A blog formerly known as Bookishness / By Charles Matthews

"Dazzled by so many and such marvelous inventions, the people of Macondo ... became indignant over the living images that the prosperous merchant Bruno Crespi projected in the theater with the lion-head ticket windows, for a character who had died and was buried in one film and for whose misfortune tears had been shed would reappear alive and transformed into an Arab in the next one. The audience, who had paid two cents apiece to share the difficulties of the actors, would not tolerate that outlandish fraud and they broke up the seats. The mayor, at the urging of Bruno Crespi, explained in a proclamation that the cinema was a machine of illusions that did not merit the emotional outbursts of the audience. With that discouraging explanation many ... decided not to return to the movies, considering that they already had too many troubles of their own to weep over the acted-out misfortunes of imaginary beings."
--Gabriel García Márquez, One Hundred Years of Solitude

Saturday, December 16, 2023

Tales From the Crypt: Demon Knight (Ernest R. Dickerson, 1995)

Billy Zane in Tales From the Crypt: Demon Knight

Cast: Billy Zane, William Sadler, Jada Pinkett Smith, Thomas Haden Church, C.C.H. Pounder, Brenda Bakke, Dick Miller, Gary Farmer, John Kassir (voice). Screenplay: Ethan Reiff, Cyrus Voris, Mark Bishop. Cinematography: Rick Bota. Production design: Christiaan Wagener, Gregory S. Melton. Film editing: Stephen Lovejoy. Music: Edward Shearmur. 

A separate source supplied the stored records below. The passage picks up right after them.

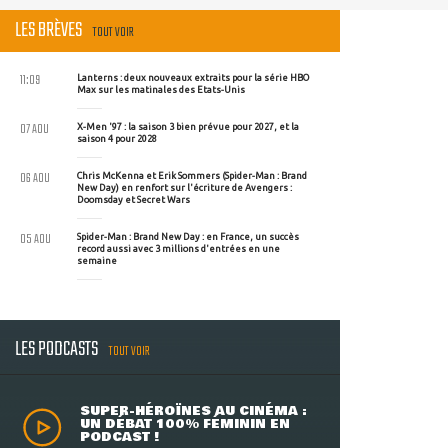
LES BRÈVES
TOUT VOIR
11:09
Lanterns : deux nouveaux extraits pour la série HBO
Max sur les matinales des Etats-Unis
07 AOU
X-Men '97 : la saison 3 bien prévue pour 2027, et la
saison 4 pour 2028
06 AOU
Chris McKenna et Erik Sommers (Spider-Man : Brand
New Day) en renfort sur l'écriture de Avengers :
Doomsday et Secret Wars
05 AOU
Spider-Man : Brand New Day : en France, un succès
record aussi avec 3 millions d'entrées en une
semaine
LES PODCASTS
TOUT VOIR
SUPER-HÉROÏNES AU CINÉMA :
UN DÉBAT 100% FÉMININ EN
PODCAST !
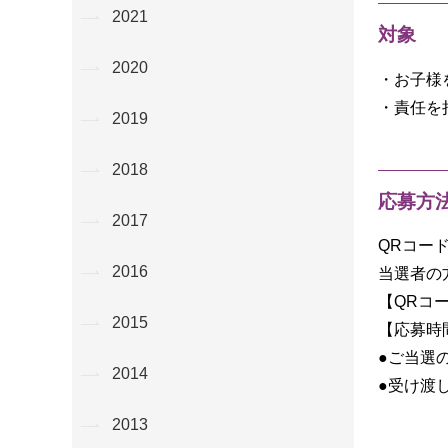
2021
対象
2020
・お子様
・責任を
2019
2018
応募方
2017
QRコー
2016
当選者の
【QRコ
2015
【応募時間】
●ご当選
2014
●受け渡し
2013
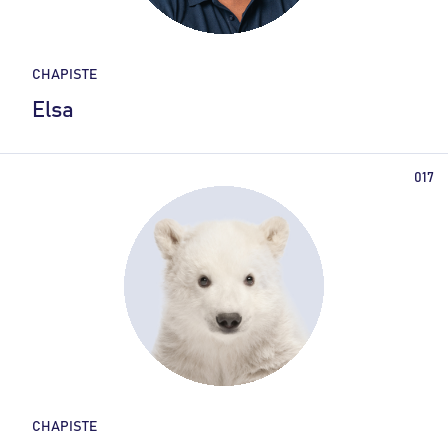
CHAPISTE
Elsa
CHAPISTE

I was going to say that failure to access the 10-year-old boy in me kept me from enjoying Tales From the Crypt: Demon Knight, but then I remembered that when I was 10 years old I thought the Tales From the Crypt comic books were repulsive trash. So maybe I really enjoyed it more than that 10-year-old would have, which isn't saying much. It's still trash, but I've seen many movies that repulsed me more. There's a tongue-in-cheek element in its slimy rotting horrors (if there's a tongue to put in a cheek or a cheek to put one in) that doesn't exactly redeem it, but at least kept me watching. And it suggests that we have come to a point in the post-Christian era that what would once be regarded as blasphemous is now only a plot device: namely, the use of the blood of Jesus as a horror movie gimmick. Mostly, it made me feel a little sorry for the actors who have to go through their paces, trying to act but knowing that anything they do is going to be chopped up in the editing and stirred into a mess of special effects. Billy Zane as the demonic Collector and William Sadler as his heroic antagonist are the nominal leads, but Jada Pinkett Smith comes off best as the ex-con on work release who labors in the boarding house where most of the action takes place. She manages to create a character we can root for, which is all the otherwise well-worn plot needs. The frame story in which the Crypt Keeper (voiced by John Kassir) introduces things is unnecessary and mainly serves to promote the HBO series from which it's a theatrical spinoff.